The first night home from the hospital Claire stayed awake for eight hours. Eight. Straight. Hours. I didn’t know what we would do. Up until then we had been running on adrenaline and pride, because, hey, we had just created the most beautiful creature to have ever graced the face of this planet. And then – the night from hell. At about 3:30 in the morning I called the nursery at the hospital to tell them that our baby was defective and could they offer some advice or maybe just keep her for the rest of the night. They couldn’t.
And so it went. You see, nobody tells you this before your baby is born, but there is no bedtime in the womb. Yes, babies just party it up in there with no regards to what time it is or what they should be doing. And then they are born and they think, Who are you, Mother, to tell me what to do? I have been living my way in my cozy dark cavern and doing as I please. I don’t intend to stop now. And Chris and I thought, We are the parents. We will win this battle. And I printed up my schedule and carried my clipboard around and read Baby Wise 17 times, and yes, Claire learned to sleep. At night and in her own bed. Bless the Lord.
I remember at about 6 weeks into this adventure, looking around and saying to myself, This cannot go on any longer. Life has to feel normal again. And I moved the stacks of diapers from our dresser into a drawer. And I found a cute little box for my nursing pads. And I washed the sheets that had baby poop on them from a midnight diaper changing explosion. And I felt like we would make it.
Life was changed forever, and life with Claire became normal. And it was beautiful and hard and exhausting and rewarding and all I hoped it would be.
I love being a mom. I love the milestones and the smiles and the memories. Being a mom is the hardest job of all and the best. The truth is, when you love someone with your whole heart, it’s a little bit scary and a little bit dangerous. But it’s so worth it – to love that way – to hold nothing back and truly love.
It’s hard to believe it’s been four years that we’ve had our precious girl. Sometimes I can’t believe how big she is. You know how “old” people always say, “Don’t blink or you’ll miss it”? Well now I am old, and I want to tell you that it is true. It is so true. Claire’s life is like a blur in my mind – it’s like thumbing through four years worth of photos and they all turn into a blurry picture of this little life. Her life – her beautiful, divinely created life – made up of months, made up of weeks, made up of days, made up of moments.
Those individual moments – fragments of time. Most of them so ordinary, so day-to-day – sleeping, brushing her teeth, running errands with her in the backseat. And then there are those moments that seem to stop the earth’s spinning and silence the clock’s ticking. Those moments that leave an imprint on your heart you know will be there for the rest of your life.
Those moments late at night in the rocking chair when she would gaze into my face with those big brown eyes, just watching me.
When she smiled for the first time – so perfectly – and I knew it wasn’t just gas.
The moment when she stopped eating her blueberries, looked right into my eyes, and said, “Mama”. Her first word.
Afternoons when she would see me pull up in front of the babysitter’s house and stand at the door, smiling and waving, so happy for me to be there.
The moments snuggled up under the covers, reading together – laughing at Curious George’s silly escapades and wondering about Carl the dog’s amazing baby-sitting skills, and imagining taking a rest in The Napping House.
That special moment when she asked Jesus into her heart and to be her friend forever and ever.
When we sat in her room playing babies and I heard her speak so tenderly and sweetly to her dolls.
The moments when her face lit up with wonder and she got it – she understood something brand new for the first time.
When she asked me why I’m proud of her and I got to tell her.
Times spent at the park together – digging and sliding and swinging and laughing.
The moment when she prayed, “Jesus, thank you for letting those soldiers be mean to you and kill you.
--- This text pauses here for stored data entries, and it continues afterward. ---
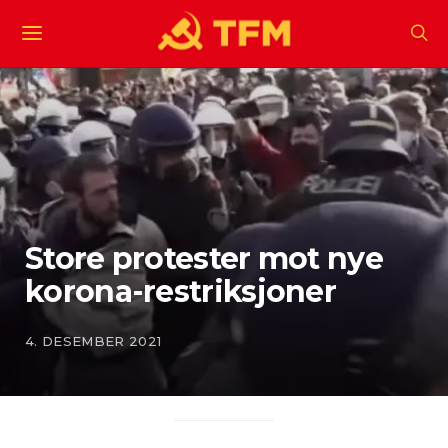
Store protester mot nye
korona-restriksjoner
4. DESEMBER 2021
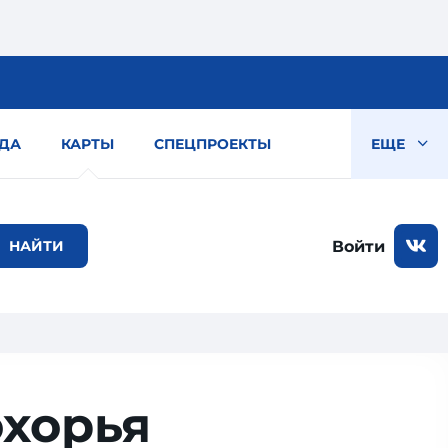
ДА
КАРТЫ
СПЕЦПРОЕКТЫ
ЕЩЕ
Войти
охорья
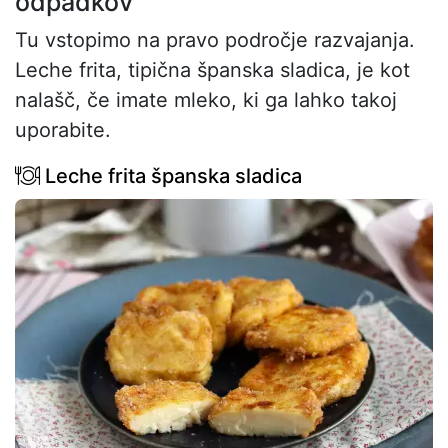
odpadkov
Tu vstopimo na pravo področje razvajanja.
Leche frita, tipična španska sladica, je kot
nalašč, če imate mleko, ki ga lahko takoj
uporabite.
Leche frita španska sladica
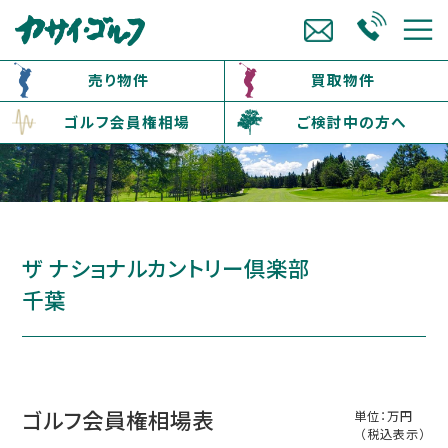
売り物件
買取物件
ゴルフ会員権相場
ご検討中の方へ
ザ ナショナルカントリー倶楽部
千葉
ゴルフ会員権相場表
単位：万円
（税込表示）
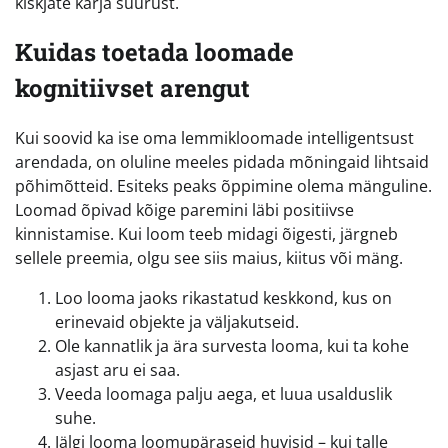
kiskjate karja suurust.
Kuidas toetada loomade
kognitiivset arengut
Kui soovid ka ise oma lemmikloomade intelligentsust
arendada, on oluline meeles pidada mõningaid lihtsaid
põhimõtteid. Esiteks peaks õppimine olema mänguline.
Loomad õpivad kõige paremini läbi positiivse
kinnistamise. Kui loom teeb midagi õigesti, järgneb
sellele preemia, olgu see siis maius, kiitus või mäng.
Loo looma jaoks rikastatud keskkond, kus on
erinevaid objekte ja väljakutseid.
Ole kannatlik ja ära survesta looma, kui ta kohe
asjast aru ei saa.
Veeda loomaga palju aega, et luua usalduslik
suhe.
Jälgi looma loomupäraseid huvisid – kui talle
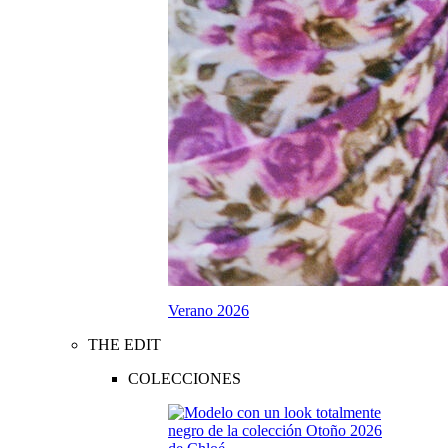
Verano 2026
THE EDIT
COLECCIONES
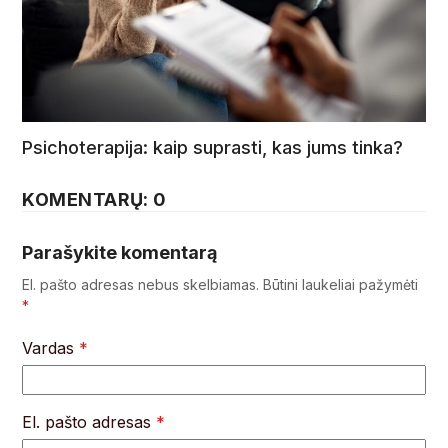
Psichoterapija: kaip suprasti, kas jums tinka?
KOMENTARŲ: 0
Parašykite komentarą
El. pašto adresas nebus skelbiamas.
Būtini laukeliai pažymėti
*
Vardas
*
El. pašto adresas
*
And please help all the mean people in the whole wide earth to be nice.”
Watching her face beam with pride as she rode her big girl bike for the very first time.
That afternoon when she said, “I wish I could take Jesus out of my heart so I can give him a big hug.”
Times spent in the kitchen together – with her flipping pancakes, or mixing brownies, or stirring banana bread batter by my side.
When she said, “Mommy, I miss our baby. It’s so hard to wait.”
That moment when she kissed my palm and told me to press it to my cheek when I missed her and even when I washed my hand with soap, and even when I couldn’t feel the kiss, the love would still be there.
These precious, beautiful moments, that make up this precious, beautiful life. I am so thankful to share in these moments, and thrilled to imagine the moments that are to come. Other sweet moments like these, and so many more – different and new. I’ll blink again and she’ll be 8, and again, and my daughter is a teenager, and then, a woman. And I’ll sit back and remember when she was just 4 and wonder where the time went. But in my heart I’ll always hold onto the moments.